• entries
8
35
• views
16329

# PPP - Pixel Perfect Picking - Edge Selection adventures

2567 views

This blog entry describes the continuing adventure of coding an editor for a skinned mesh which has skeletal animation. Coding this app is intended not as a destination, but as a journey of learning through the features and capabilities of D3D11.

Continuing Summary

After laying down the framework of the editor as described in previous entries, I took on the task of adding the ability to select mesh vertices, faces, and edges. Picking those elements of a static mesh with a mouse click, in a more traditional approach, requires unprojecting the mouse position, and iterating though mesh data, checking for intersections between that mesh world mouse "ray" and the various elements of the mesh.
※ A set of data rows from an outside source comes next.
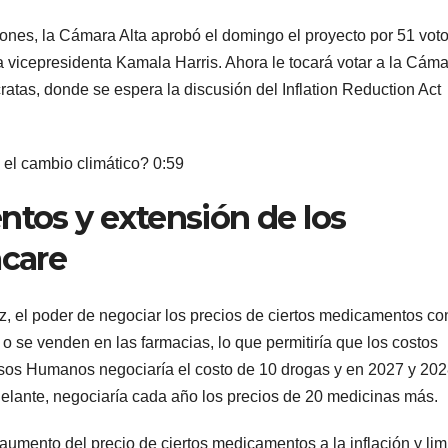
nes, la Cámara Alta aprobó el domingo el proyecto por 51 vot
a vicepresidenta Kamala Harris. Ahora le tocará votar a la Cám
atas, donde se espera la discusión del Inflation Reduction Act
 el cambio climático?
0:59
tos y extensión de los
care
ez, el poder de negociar los precios de ciertos medicamentos co
 o se venden en las farmacias, lo que permitiría que los costos
rsos Humanos negociaría el costo de 10 drogas y en 2027 y 20
lante, negociaría cada año los precios de 20 medicinas más.
 aumento del precio de ciertos medicamentos a la inflación y lim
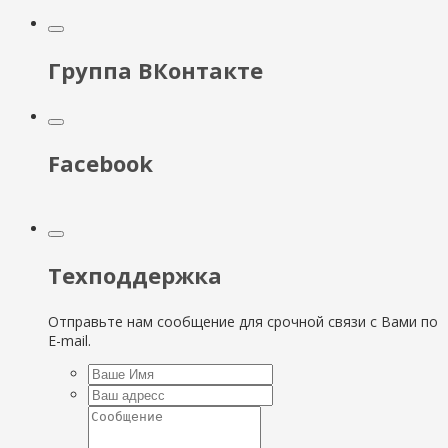
Группа ВКонтакте
Facebook
Техподдержка
Отправьте нам сообщение для срочной связи с Вами по
E-mail.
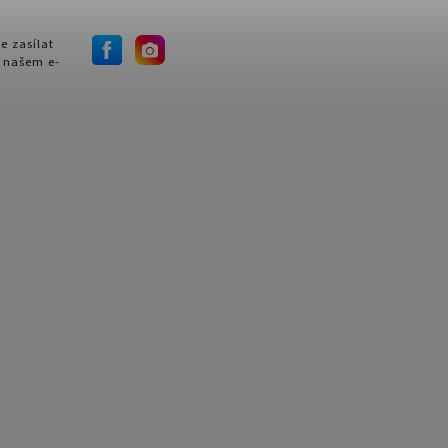
e zasílat
 našem e-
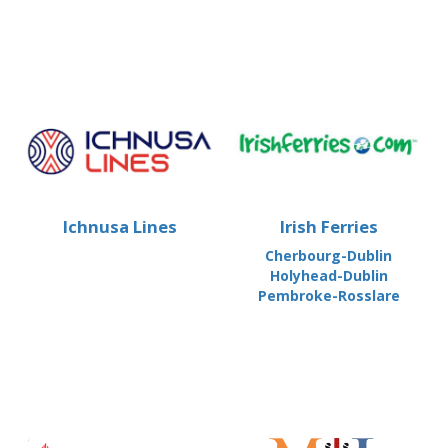
Ichnusa Lines
Irish Ferries
Cherbourg-Dublin
Holyhead-Dublin
Pembroke-Rosslare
Faces aren't too bad, but the intersection test requires implementation of a ray-triangle intersection test. Vertices aren't horribly bad, either, but still requires choosing an appropriately sized epsilon around each vertex position with which to test the ray intersection. In addition, those tests often include comparing the depth or distance of a hit in order to select the element closest to the eye or camera position in the current view.

Picking elements in a skeletal animated skinned mesh, where vertex positions must be calculated (e.g., from weighted bone animation matrices) before the intersection tests are made, gets even more complex. Debugging the whole algorithm (if you make mistakes as often as I do) can be a very lengthy process.
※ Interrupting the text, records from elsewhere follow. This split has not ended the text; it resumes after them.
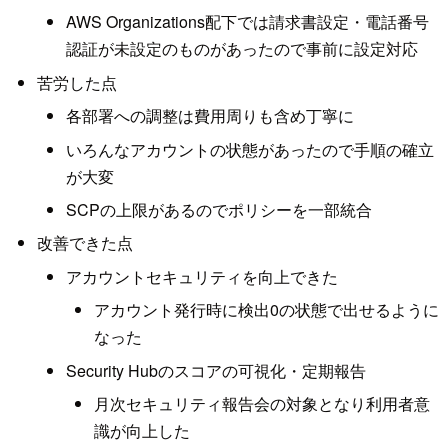
AWS Organizations配下では請求書設定・電話番号
認証が未設定のものがあったので事前に設定対応
苦労した点
各部署への調整は費用周りも含め丁寧に
いろんなアカウントの状態があったので手順の確立
が大変
SCPの上限があるのでポリシーを一部統合
改善できた点
アカウントセキュリティを向上できた
アカウント発行時に検出0の状態で出せるように
なった
Security Hubのスコアの可視化・定期報告
月次セキュリティ報告会の対象となり利用者意
識が向上した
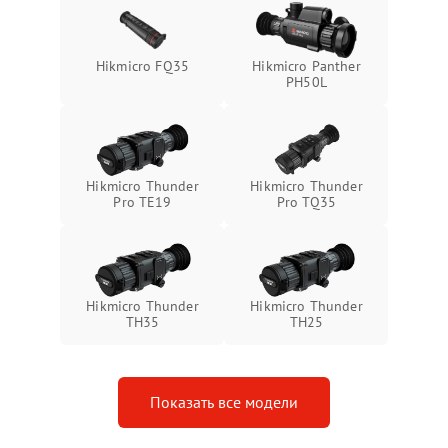
защиты от замыкания
Неисправность системы
1500 ₽
Подробнее →
Hikmicro FQ35
Hikmicro Panther
защиты от перегрева
PH50L
Поломка системы защиты
1500 ₽
Подробнее →
от перенапряжения
Hikmicro Thunder
Hikmicro Thunder
Поломка системы защиты
1500 ₽
Подробнее →
Pro TE19
Pro TQ35
от замыкания
Hikmicro Thunder
Hikmicro Thunder
TH35
TH25
Показать все модели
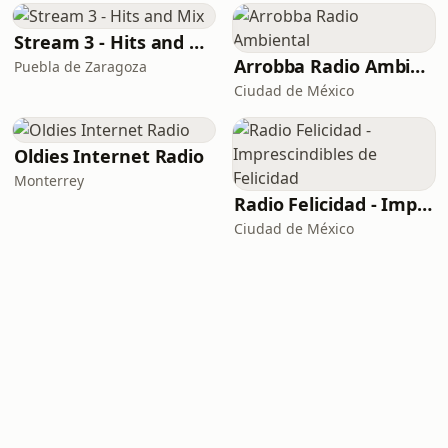
Stream 3 - Hits and Mix
Arrobba Radio Ambiental
Puebla de Zaragoza
Ciudad de México
Oldies Internet Radio
Monterrey
Radio Felicidad - Imprescindibles de Felicidad
Ciudad de México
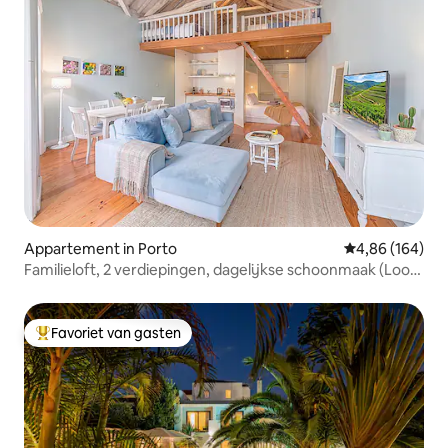
Appartement in Porto
Gemiddelde beo
4,86 (164)
Familieloft, 2 verdiepingen, dagelijkse schoonmaak (Look
at Me)
Favoriet van gasten
Topfavoriet van gasten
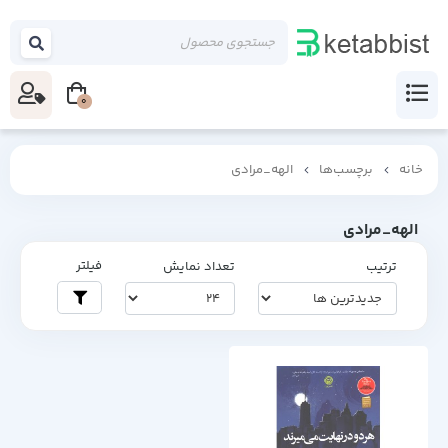
0
خانه
برچسب‌ها
الهه_مرادی
الهه_مرادی
فیلتر
ترتیب
تعداد نمایش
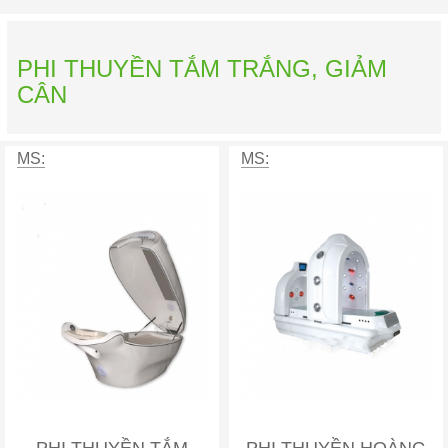
PHI THUYỀN TẮM TRẮNG, GIẢM
CÂN
MS:
MS:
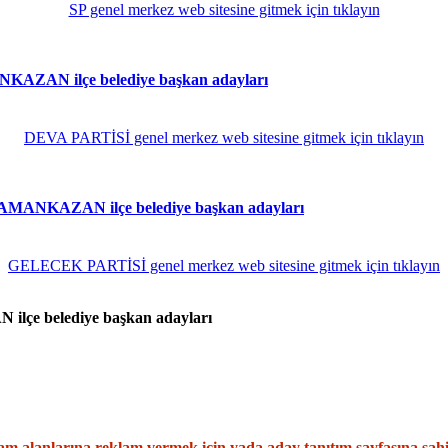
SP genel merkez web sitesine gitmek için tıklayın
AZAN ilçe belediye başkan adayları
DEVA PARTİSİ genel merkez web sitesine gitmek için tıklayın
MANKAZAN ilçe belediye başkan adayları
GELECEK PARTİSİ genel merkez web sitesine gitmek için tıklayın
çe belediye başkan adayları
m alanlarına reklam vermek için yada aday tanıtım sayfasına sah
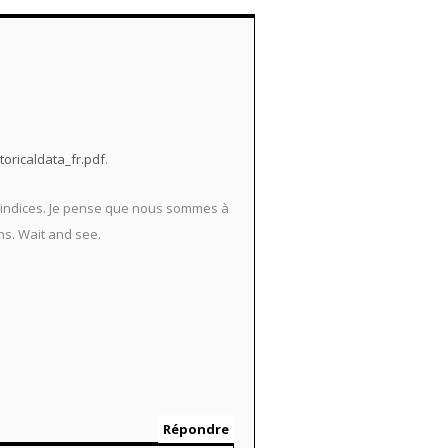
oricaldata_fr.pdf
.
es indices. Je pense que nous sommes à
ons. Wait and see.
Répondre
In addition, even with broad-phase culling for the intersection tests, that algorithm requires testing (in some way) every element in the mesh (thousands of vertices or faces) for every mouse click. The time required for that testing isn't normally a big deal in an editor, where the app spends most of its time waiting for user input. Nevertheless, the process is lengthy and complex - and, as it turns out, is unneeded if a graphical approach to picking is implemented.
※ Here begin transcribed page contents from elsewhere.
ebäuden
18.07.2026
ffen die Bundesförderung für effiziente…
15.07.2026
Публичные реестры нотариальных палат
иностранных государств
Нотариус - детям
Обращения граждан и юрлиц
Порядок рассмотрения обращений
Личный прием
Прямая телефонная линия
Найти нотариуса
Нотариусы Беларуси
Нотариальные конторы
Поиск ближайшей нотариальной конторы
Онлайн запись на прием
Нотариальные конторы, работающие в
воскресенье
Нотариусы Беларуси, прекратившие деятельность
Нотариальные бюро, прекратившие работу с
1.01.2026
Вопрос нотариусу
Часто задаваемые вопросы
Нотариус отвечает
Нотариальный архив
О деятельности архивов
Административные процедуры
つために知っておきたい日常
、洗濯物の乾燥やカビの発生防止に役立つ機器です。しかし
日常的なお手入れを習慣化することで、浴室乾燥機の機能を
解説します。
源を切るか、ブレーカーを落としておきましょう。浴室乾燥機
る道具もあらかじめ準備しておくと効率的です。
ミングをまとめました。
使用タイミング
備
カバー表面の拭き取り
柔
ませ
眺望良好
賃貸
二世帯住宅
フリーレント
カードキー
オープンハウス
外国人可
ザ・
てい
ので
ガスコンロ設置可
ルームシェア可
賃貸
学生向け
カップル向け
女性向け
In D3D11 (or most other graphics interfaces), skinned meshes are commonly rendered using shaders, and all those vertex bone-weighted calculations are done in the GPU. So, one might ask - if all those calcs are already being done to render the mesh, can that information be used to eliminate or reduce the need for doing similar calcs in the CPU for picking?

The PPP Approach ( Described Yet Again )

The answer to that question is emphatically YES. Consider inverting the traditional picking process - project all the mesh elements into screen space, rather than unprojecting the mouse position into mesh space - and search for mesh elements at the exact screen position of the mouse click. If that were done on the CPU side, it would be considered an inefficient approach. I.e., why convert thousands of vertex positions to screen space to compare to the mouse position, when the mouse position can be converted more efficiently into mesh space for the intersection tests?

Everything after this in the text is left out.